Interface 2003

Some Loans are More Equal than Others: Third-party Originations and Defaults in the Subprime Mortgage Industry
Scott D. Grimshaw, (Brigham Young University),,
Grant R. McQueen, (Brigham Young University Marriott School of Management),,
William P. Alexander, (Wachovia Securities),, and
Barrett A. Slade, (Brigham Young University Marriott School of Management),


We show how agency problems between lenders (principals) and third-party originators (agents) imply that TPO-originated loans are more likely to default than similar retail-originated loans. The nature of the agency problem is that TPOs are compensated for writing loans, but not completely held accountable for the subsequent performance of those loans. Using a competing risks hazard model with unobserved heterogeneity, we find empirical support for the TPO/default prediction using individual fixed-rate subprime loans with first liens secured by residential real estate originated between 1 January 1996 and 31 December 1998. We find that apparently equal loans (similar ability-to-pay, option incentives, and term) can have unequal default probabilities.

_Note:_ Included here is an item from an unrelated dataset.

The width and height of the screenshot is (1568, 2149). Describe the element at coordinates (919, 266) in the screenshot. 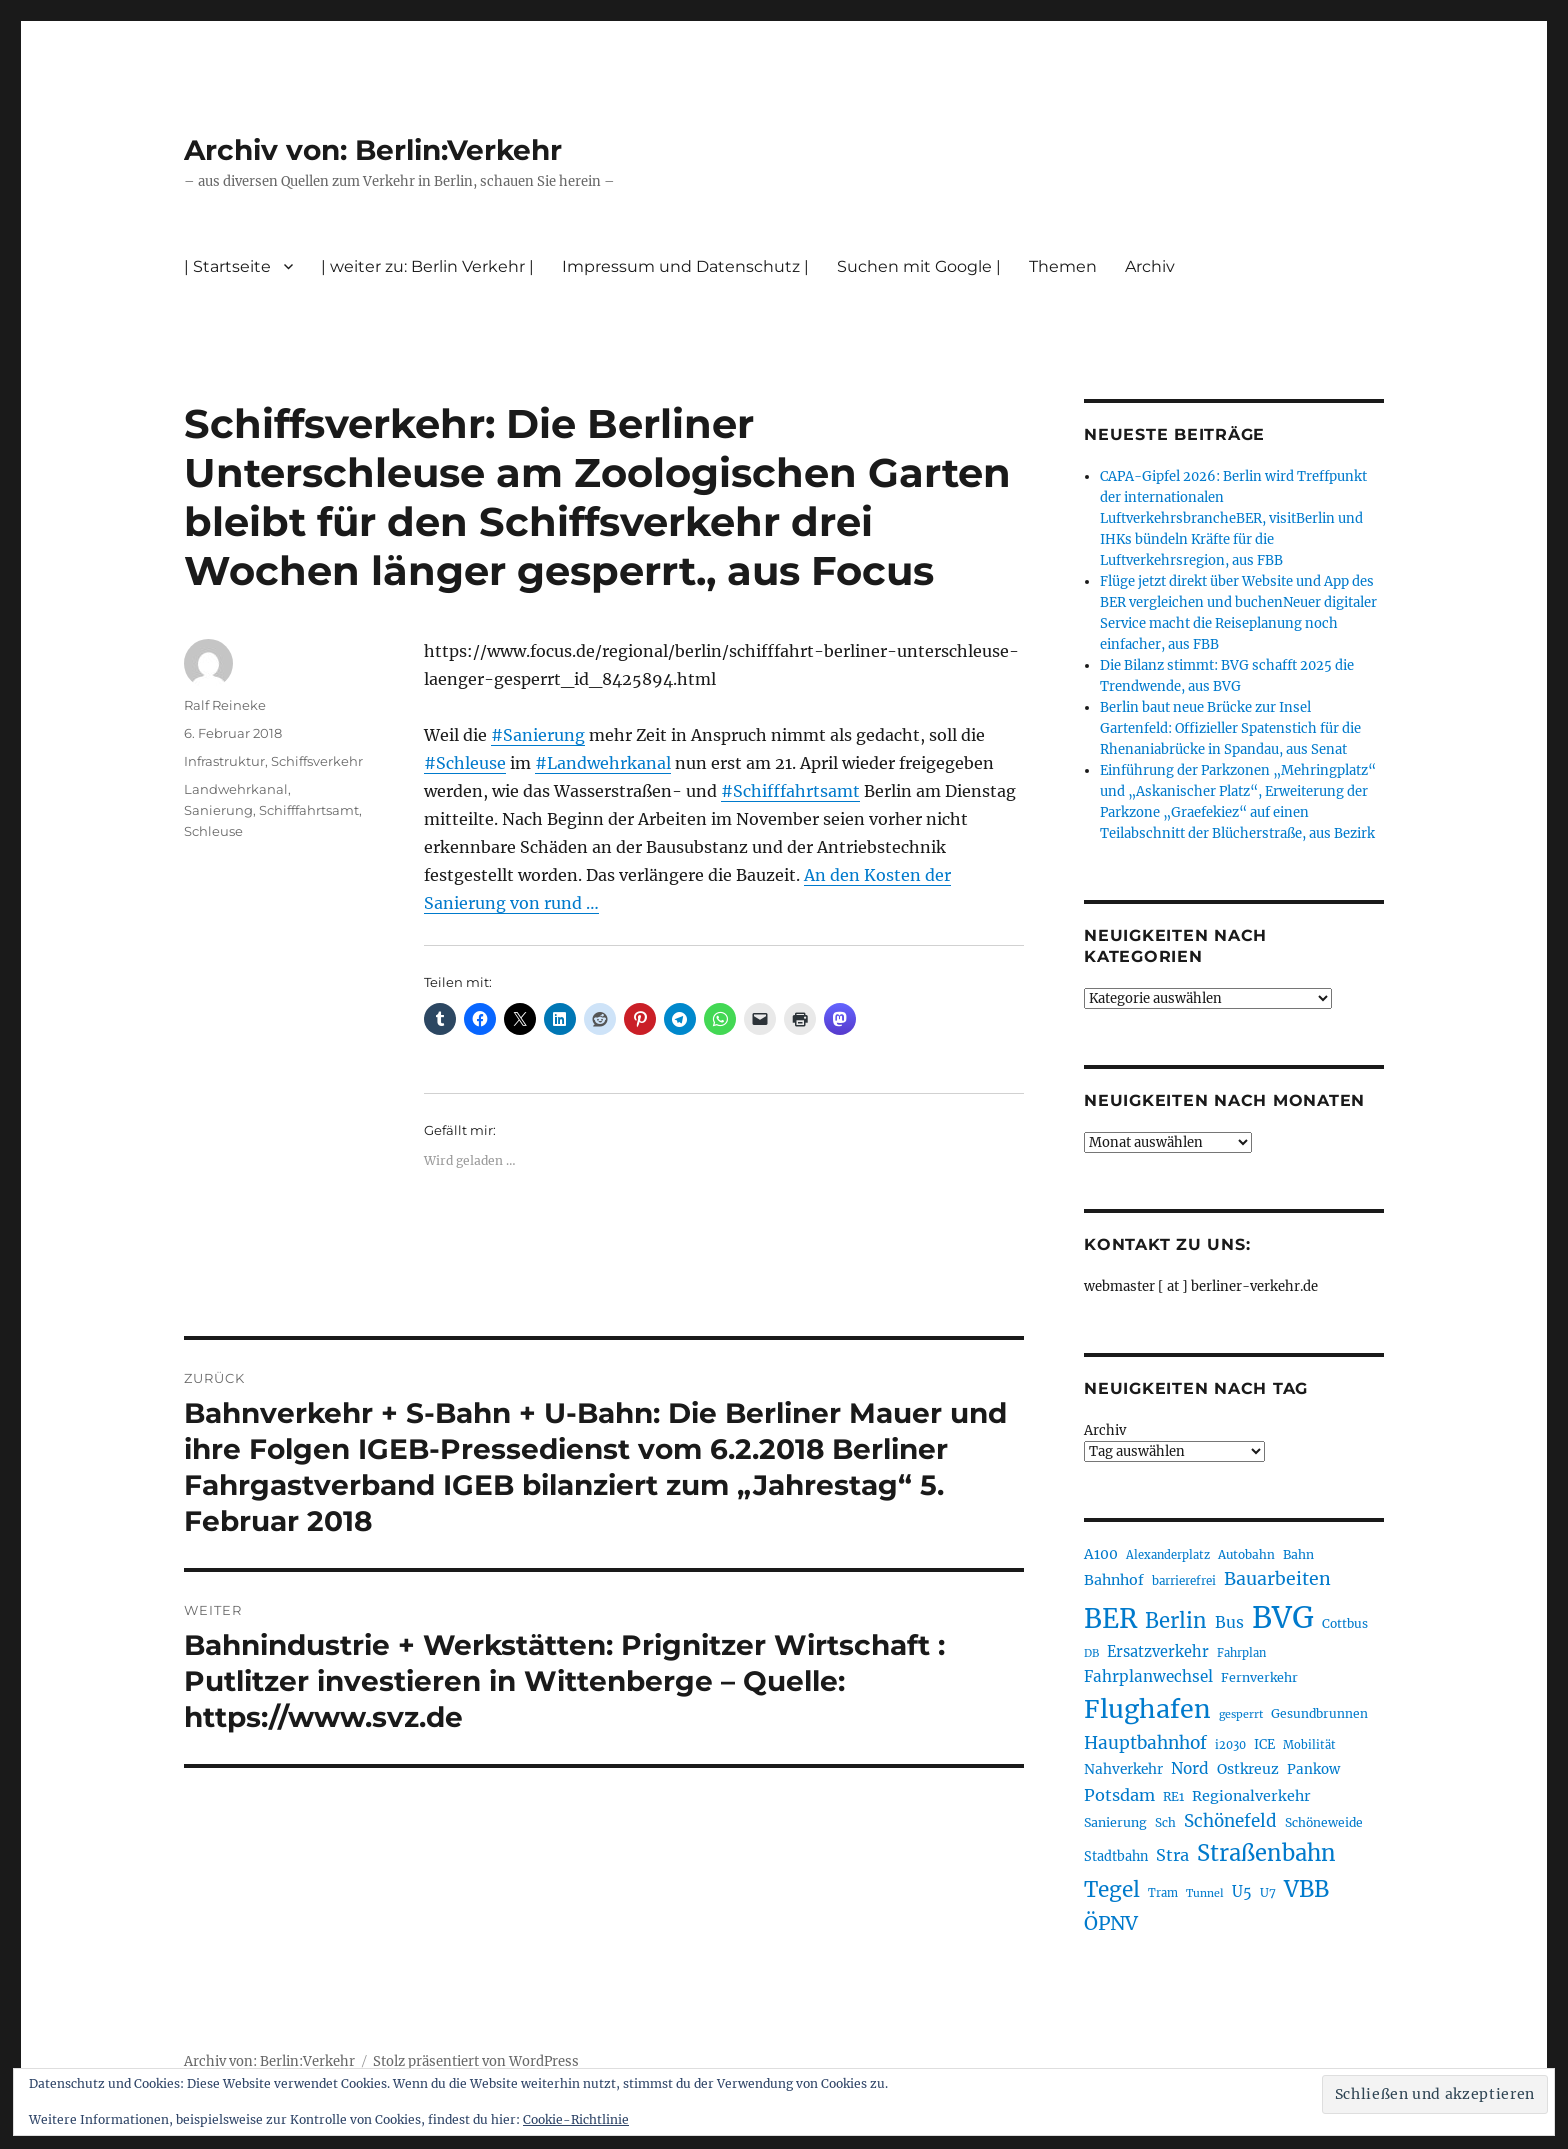 I see `Suchen mit Google |` at that location.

We also find that initially, the agency-cost risk was not priced. At first, the market did not recognize the higher channel-risk since TPO and retail loans received similar interest rates even though the TPO loans were more likely to default. We also show that this inefficiency was short-lived. As the difference in default rates became apparent, interest rates on TPO loans rose about 50 basis points above otherwise similar retail loans.